◆ **Exercise instructions**
Write out, word for word and with no pictures, each line below from the one containing "Regel 35 bis 40 Stunden pro Woche. Die" through the one containing "خلال عام 2023", both included, and no other line.

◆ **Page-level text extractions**
# # #
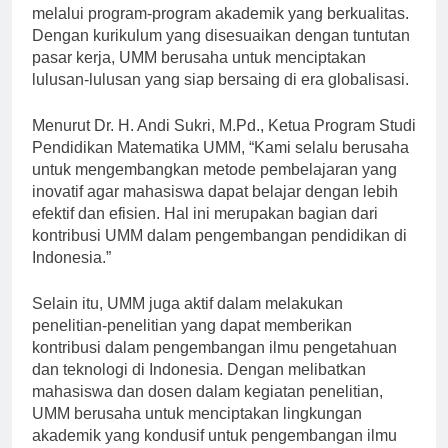
dengan meningkatkan kualitas sumber daya manusia
melalui program-program akademik yang berkualitas.
Dengan kurikulum yang disesuaikan dengan tuntutan
pasar kerja, UMM berusaha untuk menciptakan
lulusan-lulusan yang siap bersaing di era globalisasi.
Menurut Dr. H. Andi Sukri, M.Pd., Ketua Program Studi
Pendidikan Matematika UMM, “Kami selalu berusaha
untuk mengembangkan metode pembelajaran yang
inovatif agar mahasiswa dapat belajar dengan lebih
efektif dan efisien. Hal ini merupakan bagian dari
kontribusi UMM dalam pengembangan pendidikan di
Indonesia.”
Selain itu, UMM juga aktif dalam melakukan
penelitian-penelitian yang dapat memberikan
kontribusi dalam pengembangan ilmu pengetahuan
dan teknologi di Indonesia. Dengan melibatkan
mahasiswa dan dosen dalam kegiatan penelitian,
UMM berusaha untuk menciptakan lingkungan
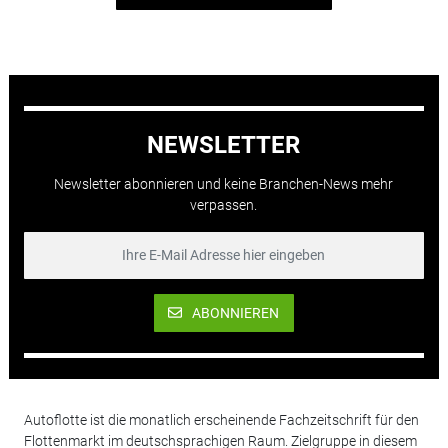
NEWSLETTER
Newsletter abonnieren und keine Branchen-News mehr
verpassen.
ABONNIEREN
Autoflotte ist die monatlich erscheinende Fachzeitschrift für den
Flottenmarkt im deutschsprachigen Raum. Zielgruppe in diesem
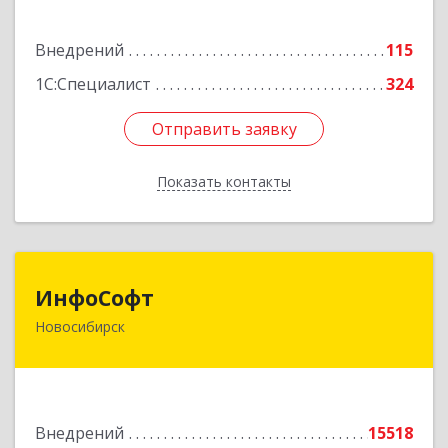
Подробнее
Внедрений
115
1С:Специалист
324
Отправить заявку
Отправить заявку
Показать контакты
Назад
ИнфоСофт
ИнфоСофт
Новосибирск
630091, Новосибирская обл, Новосибирск г,
Крылова ул, дом № 31
Подробнее
Внедрений
15518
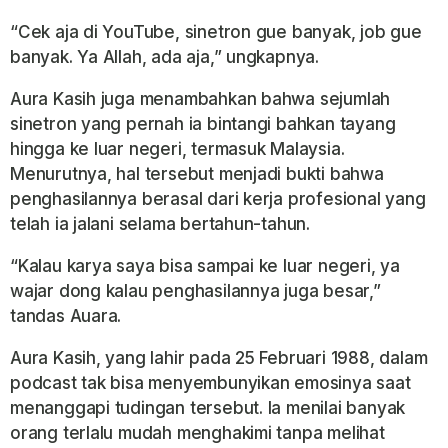
“Cek aja di YouTube, sinetron gue banyak, job gue
banyak. Ya Allah, ada aja,” ungkapnya.
Aura Kasih juga menambahkan bahwa sejumlah
sinetron yang pernah ia bintangi bahkan tayang
hingga ke luar negeri, termasuk Malaysia.
Menurutnya, hal tersebut menjadi bukti bahwa
penghasilannya berasal dari kerja profesional yang
telah ia jalani selama bertahun-tahun.
“Kalau karya saya bisa sampai ke luar negeri, ya
wajar dong kalau penghasilannya juga besar,”
tandas Auara.
Aura Kasih, yang lahir pada 25 Februari 1988, dalam
podcast tak bisa menyembunyikan emosinya saat
menanggapi tudingan tersebut. Ia menilai banyak
orang terlalu mudah menghakimi tanpa melihat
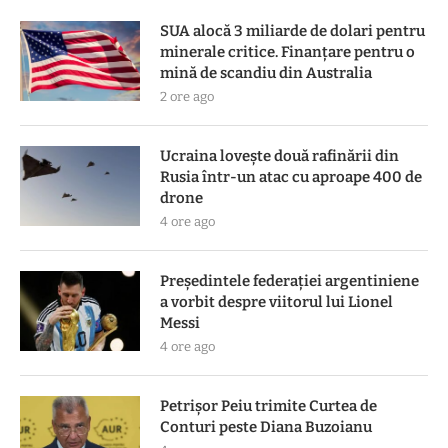
SUA alocă 3 miliarde de dolari pentru
minerale critice. Finanțare pentru o
mină de scandiu din Australia
2 ore ago
Ucraina lovește două rafinării din
Rusia într-un atac cu aproape 400 de
drone
4 ore ago
Președintele federației argentiniene
a vorbit despre viitorul lui Lionel
Messi
4 ore ago
Petrișor Peiu trimite Curtea de
Conturi peste Diana Buzoianu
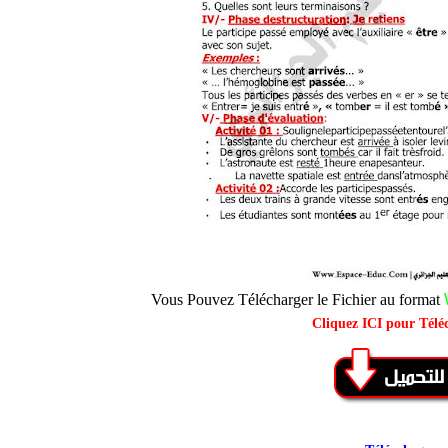
Vous Pouvez Télécharger le Fichier au format
Cliquez ICI pour Télé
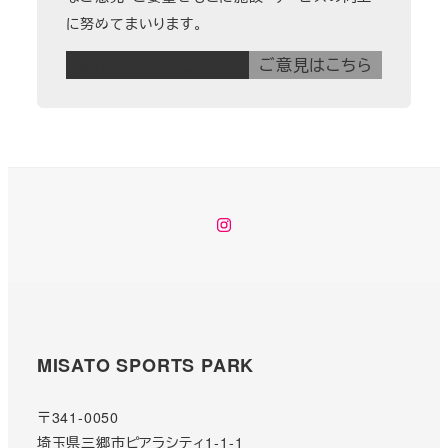
に努めてまいります。
お問い合わせはこちら
ご意見はこちら
instagram
MISATO SPORTS PARK
〒341-0050
埼玉県三郷市ピアラシティ1-1-1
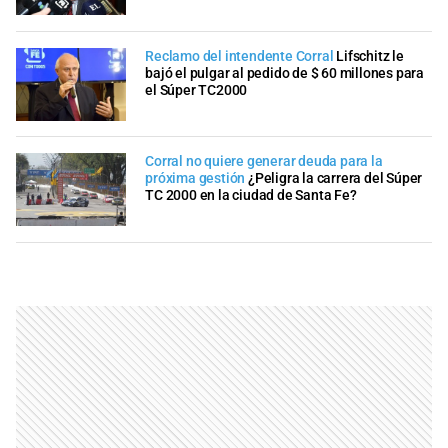
Reclamo del intendente Corral
Lifschitz le
bajó el pulgar al pedido de $ 60 millones para
el Súper TC2000
Corral no quiere generar deuda para la
próxima gestión
¿Peligra la carrera del Súper
TC 2000 en la ciudad de Santa Fe?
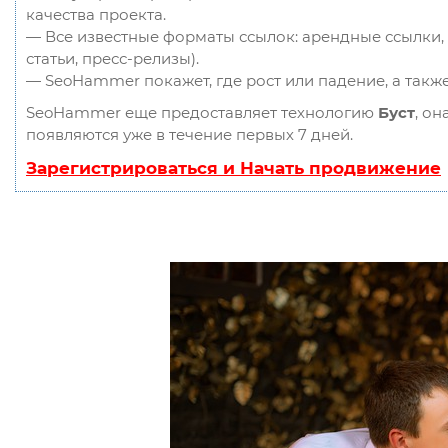
качества проекта.
— Все известные форматы ссылок: арендные ссылки, 
статьи, пресс-релизы).
— SeoHammer покажет, где рост или падение, а такж
SeoHammer еще предоставляет технологию
Буст
, он
появляются уже в течение первых 7 дней.
Зарегистрироваться и Начать продвижение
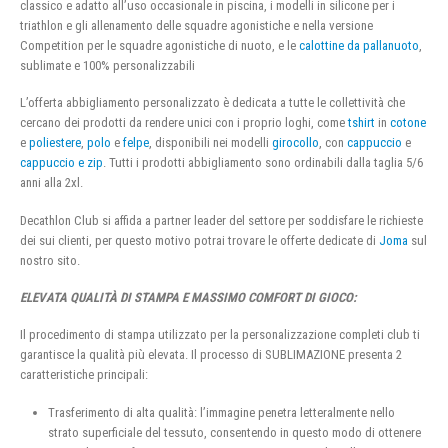
classico e adatto all’uso occasionale in piscina, i modelli in silicone per i
triathlon e gli allenamento delle squadre agonistiche e nella versione
Competition per le squadre agonistiche di nuoto, e le
calottine da pallanuoto
,
sublimate e 100% personalizzabili
L’offerta abbigliamento personalizzato è dedicata a tutte le collettività che
cercano dei prodotti da rendere unici con i proprio loghi, come
tshirt
in
cotone
e
poliestere
,
polo
e
felpe
, disponibili nei modelli
girocollo
, con
cappuccio
e
cappuccio e zip
. Tutti i prodotti abbigliamento sono ordinabili dalla taglia 5/6
anni alla 2xl.
Decathlon Club si affida a partner leader del settore per soddisfare le richieste
dei sui clienti, per questo motivo potrai trovare le offerte dedicate di
Joma
sul
nostro sito.
ELEVATA QUALITÀ DI STAMPA E MASSIMO COMFORT DI GIOCO:
Il procedimento di stampa utilizzato per la personalizzazione completi club ti
garantisce la qualità più elevata. Il processo di SUBLIMAZIONE presenta 2
caratteristiche principali:
Trasferimento di alta qualità: l’immagine penetra letteralmente nello
strato superficiale del tessuto, consentendo in questo modo di ottenere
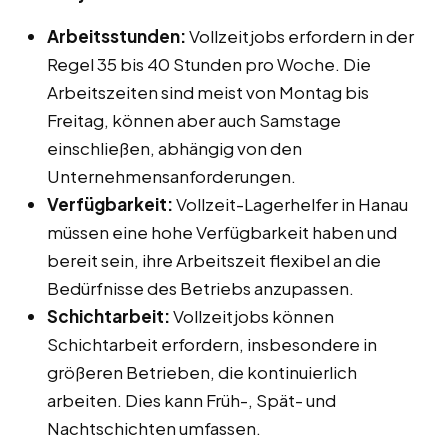
Arbeitsstunden:
Vollzeitjobs erfordern in der
Regel 35 bis 40 Stunden pro Woche. Die
Arbeitszeiten sind meist von Montag bis
Freitag, können aber auch Samstage
einschließen, abhängig von den
Unternehmensanforderungen.
Verfügbarkeit:
Vollzeit-Lagerhelfer in Hanau
müssen eine hohe Verfügbarkeit haben und
bereit sein, ihre Arbeitszeit flexibel an die
Bedürfnisse des Betriebs anzupassen.
Schichtarbeit:
Vollzeitjobs können
Schichtarbeit erfordern, insbesondere in
größeren Betrieben, die kontinuierlich
arbeiten. Dies kann Früh-, Spät- und
Nachtschichten umfassen.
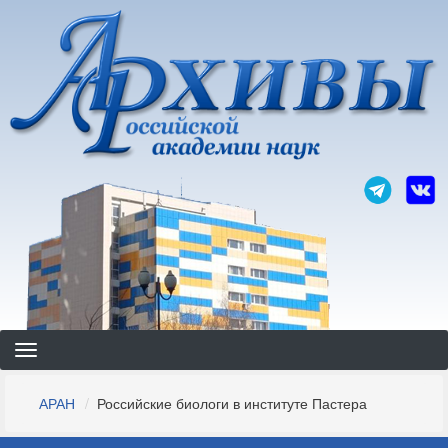
Перейти
к
основному
содержанию
Строка
АРАН
Российские биологи в институте Пастера
навигации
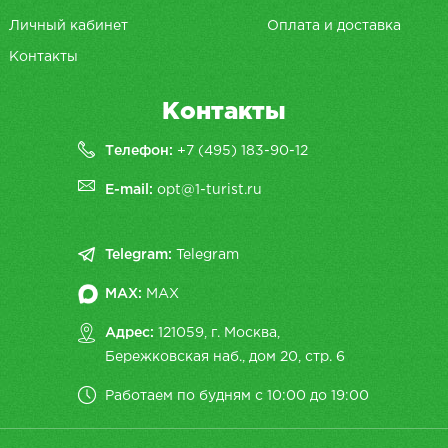
Личный кабинет
Оплата и доставка
Контакты
Контакты
Телефон:
+7 (495) 183-90-12
E-mail:
opt@1-turist.ru
Telegram:
Telegram
MAX:
MAX
Адрес:
121059, г. Москва,
Бережковская наб., дом 20, cтр. 6
Работаем по будням с 10:00 до 19:00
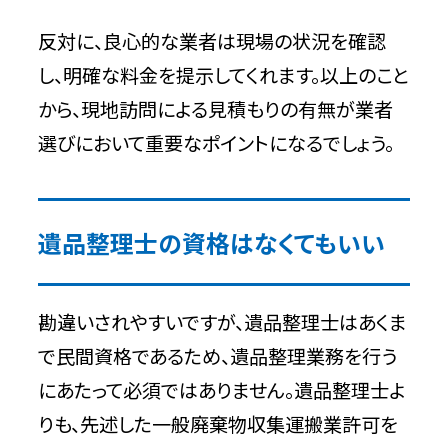
反対に、良心的な業者は現場の状況を確認
し、明確な料金を提示してくれます。以上のこと
から、現地訪問による見積もりの有無が業者
選びにおいて重要なポイントになるでしょう。
遺品整理士の資格はなくてもいい
勘違いされやすいですが、遺品整理士はあくま
で民間資格であるため、遺品整理業務を行う
にあたって必須ではありません。遺品整理士よ
りも、先述した一般廃棄物収集運搬業許可を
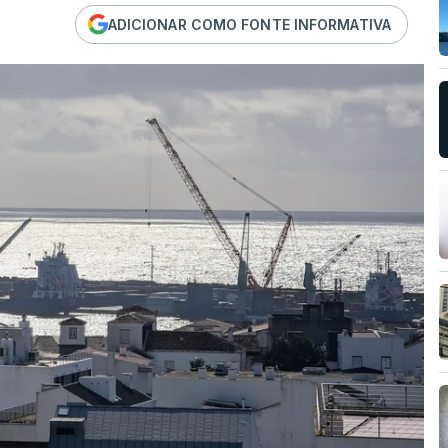
ADICIONAR COMO FONTE INFORMATIVA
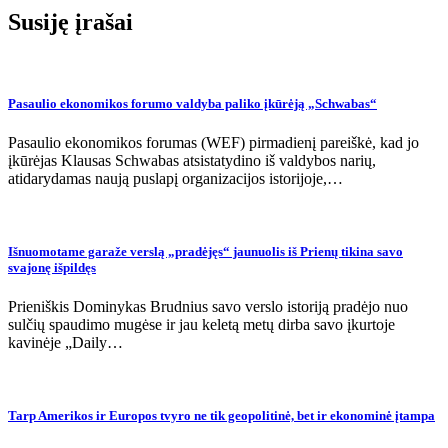
įrašų
Susiję įrašai
Pasaulio ekonomikos forumo valdyba paliko įkūrėją „Schwabas“
Pasaulio ekonomikos forumas (WEF) pirmadienį pareiškė, kad jo
įkūrėjas Klausas Schwabas atsistatydino iš valdybos narių,
atidarydamas naują puslapį organizacijos istorijoje,…
Išnuomotame garaže verslą „pradėjęs“ jaunuolis iš Prienų tikina savo
svajonę išpildęs
Prieniškis Dominykas Brudnius savo verslo istoriją pradėjo nuo
sulčių spaudimo mugėse ir jau keletą metų dirba savo įkurtoje
kavinėje „Daily…
Tarp Amerikos ir Europos tvyro ne tik geopolitinė, bet ir ekonominė įtampa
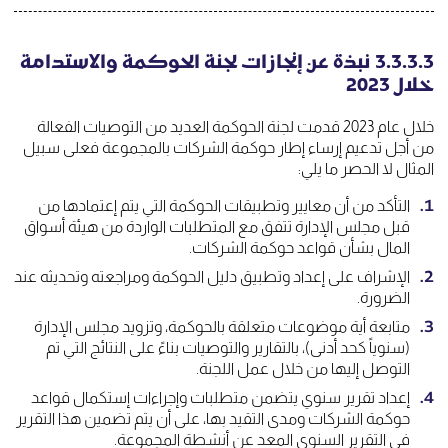
3.3.3.3 نبذة عن إنجازات لجنة الحوكمة والاستدامة
خلال 2023
خلال عام 2023 قدمت لجنة الحوكمة العديد من التوصيات الفعالة
من أجل تدعيم إرساء إطار حوكمة الشركات بالمجموعة فعلى سبيل
المثال لا الحصر ما يلي:
التأكد من أن معايير وتطبيقات الحوكمة التي يتم إعتمادها من
قبل مجلس الإدارة تتفق مع المتطلبات الواردة من هيئة أسواق
المال بشأن قواعد حوكمة الشركات.
الإشراف على إعداد وتطبيق دليل الحوكمة ومراجعته وتحديثه عند
الضرورة.
متابعة أية موضوعات متعلقة بالحوكمة، وتزويد مجلس الإدارة
(سنوياً كحد أدنى)، بالتقارير والتوصيات بناءً على النتائج التي تم
التوصل إليها من خلال عمل اللجنة.
إعداد تقرير سنوي يتضمن متطلبات وإجراءات إستكمال قواعد
حوكمة الشركات ومدى التقيد بها، على أن يتم تضمين هذا التقرير
في التقرير السنوي المعد عن أنشطة المجموعة.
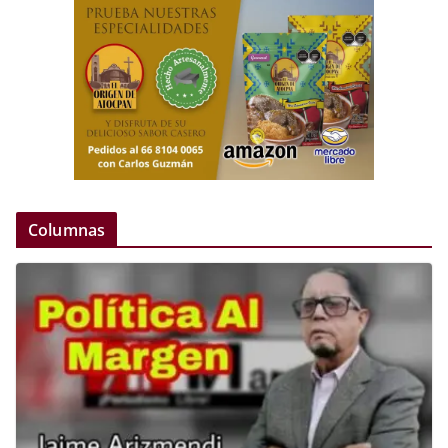
Columnas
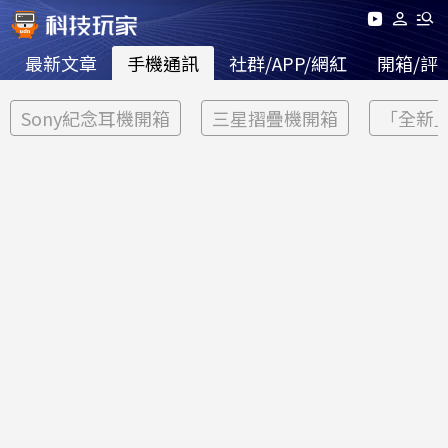
最新文章
手機通訊
社群/APP/網紅
開箱/評
Sony紀念耳機開箱
三星摺疊機開箱
「全新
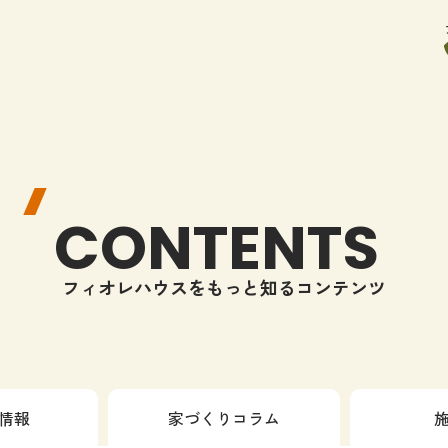
CONTENTS
フィオレハウスをもっと知るコンテンツ
情報
家づくりコラム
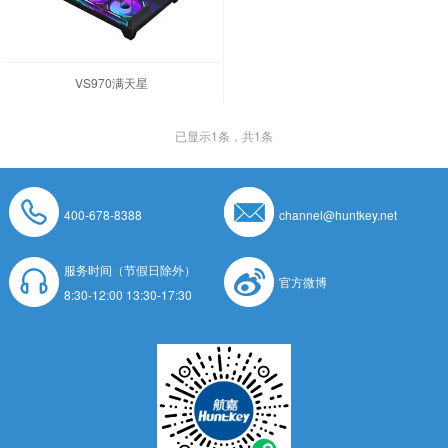
VS970满天星
已显示
1
条，共1条
400-678-8388
channel@huntkey.net
服务时间（节假日除外）
官方微博
8:30-12:00 13:30-17:30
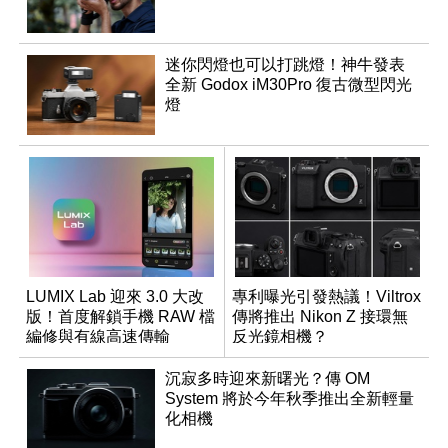
迷你閃燈也可以打跳燈！神牛發表
全新 Godox iM30Pro 復古微型閃光
燈
LUMIX Lab 迎來 3.0 大改
專利曝光引發熱議！Viltrox
版！首度解鎖手機 RAW 檔
傳將推出 Nikon Z 接環無
編修與有線高速傳輸
反光鏡相機？
沉寂多時迎來新曙光？傳 OM
System 將於今年秋季推出全新輕量
化相機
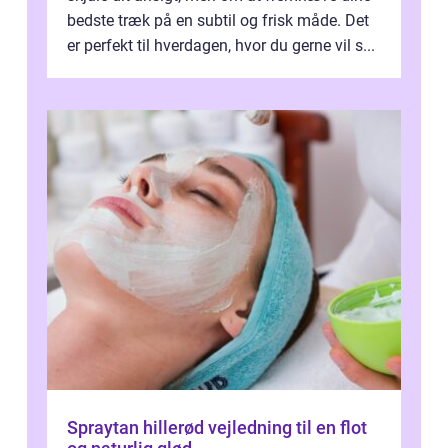
bedste træk på en subtil og frisk måde. Det
er perfekt til hverdagen, hvor du gerne vil s...
Spraytan hillerød vejledning til en flot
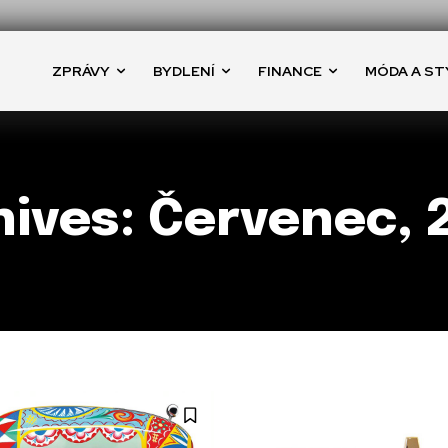
ZPRÁVY
BYDLENÍ
FINANCE
MÓDA A ST
ives: Červenec,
# # #
◆ **Exercise output**
Regel 35 bis 40 Stunden pro Woche. Die
Arbeitszeiten sind meist von Montag bis
Freitag, können aber auch Samstage
einschließen, abhängig von den
Unternehmensanforderungen.
Verfügbarkeit:
Vollzeit-Lagerhelfer in Hanau
müssen eine hohe Verfügbarkeit haben und
bereit sein, ihre Arbeitszeit flexibel an die
Bedürfnisse des Betriebs anzupassen.
Schichtarbeit:
Vollzeitjobs können
Schichtarbeit erfordern, insbesondere in
größeren Betrieben, die kontinuierlich
arbeiten. Dies kann Früh-, Spät- und
Nachtschichten umfassen.
Перейти
к
основному
содержанию
Строка
АРАН
Российские биологи в институте Пастера
навигации
Личный кабинет
Оплата и доставка
Контакты
Контакты
Телефон:
+7 (495) 183-90-12
E-mail:
opt@1-turist.ru
Telegram:
Telegram
MAX:
MAX
Адрес:
121059, г. Москва,
Бережковская наб., дом 20, cтр. 6
Работаем по будням с 10:00 до 19:00
反対に、良心的な業者は現場の状況を確認
し、明確な料金を提示してくれます。以上のこと
から、現地訪問による見積もりの有無が業者
選びにおいて重要なポイントになるでしょう。
遺品整理士の資格はなくてもいい
勘違いされやすいですが、遺品整理士はあくま
で民間資格であるため、遺品整理業務を行う
にあたって必須ではありません。遺品整理士よ
りも、先述した一般廃棄物収集運搬業許可を
ADICIONAR COMO FONTE INFORMATIVA
įrašų
Susiję įrašai
Pasaulio ekonomikos forumo valdyba paliko įkūrėją „Schwabas“
Pasaulio ekonomikos forumas (WEF) pirmadienį pareiškė, kad jo
įkūrėjas Klausas Schwabas atsistatydino iš valdybos narių,
atidarydamas naują puslapį organizacijos istorijoje,…
Išnuomotame garaže verslą „pradėjęs“ jaunuolis iš Prienų tikina savo
svajonę išpildęs
Prieniškis Dominykas Brudnius savo verslo istoriją pradėjo nuo
sulčių spaudimo mugėse ir jau keletą metų dirba savo įkurtoje
kavinėje „Daily…
Tarp Amerikos ir Europos tvyro ne tik geopolitinė, bet ir ekonominė įtampa
3.3.3.3 نبذة عن إنجازات لجنة الحوكمة والاستدامة
خلال 2023
خلال عام 2023 قدمت لجنة الحوكمة العديد من التوصيات الفعالة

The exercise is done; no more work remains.